Data section Block Start

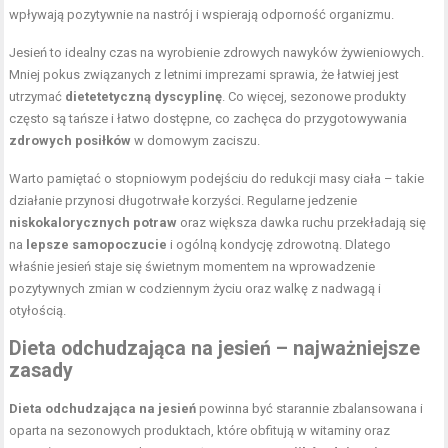
wpływają pozytywnie na nastrój i wspierają
odporność organizmu
.
Jesień to idealny czas na wyrobienie zdrowych nawyków żywieniowych.
Mniej pokus związanych z letnimi imprezami sprawia, że łatwiej jest
utrzymać
dietetetyczną dyscyplinę
. Co więcej, sezonowe produkty
często są tańsze i łatwo dostępne, co zachęca do przygotowywania
zdrowych posiłków
w domowym zaciszu.
Warto pamiętać o stopniowym podejściu do redukcji masy ciała – takie
działanie przynosi długotrwałe korzyści. Regularne jedzenie
niskokalorycznych potraw
oraz większa dawka ruchu przekładają się
na
lepsze samopoczucie
i ogólną kondycję zdrowotną. Dlatego
właśnie jesień staje się świetnym momentem na wprowadzenie
pozytywnych zmian w codziennym życiu oraz walkę z nadwagą i
otyłością.
Dieta odchudzająca na jesień – najważniejsze
zasady
Dieta odchudzająca na jesień
powinna być starannie zbalansowana i
oparta na sezonowych produktach, które obfitują w witaminy oraz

Data section Block End

Problem requirements »
Copy each line, exactly, that falls between the line containing "dietetetyczną dyscyplinę" and the end of the entries, both included.

Reply »
dietetetyczną dyscyplinę
. Co więcej, sezonowe produkty
często są tańsze i łatwo dostępne, co zachęca do przygotowywania
zdrowych posiłków
w domowym zaciszu.
Warto pamiętać o stopniowym podejściu do redukcji masy ciała – takie
działanie przynosi długotrwałe korzyści. Regularne jedzenie
niskokalorycznych potraw
oraz większa dawka ruchu przekładają się
na
lepsze samopoczucie
i ogólną kondycję zdrowotną. Dlatego
właśnie jesień staje się świetnym momentem na wprowadzenie
pozytywnych zmian w codziennym życiu oraz walkę z nadwagą i
otyłością.
Dieta odchudzająca na jesień – najważniejsze
zasady
Dieta odchudzająca na jesień
powinna być starannie zbalansowana i
oparta na sezonowych produktach, które obfitują w witaminy oraz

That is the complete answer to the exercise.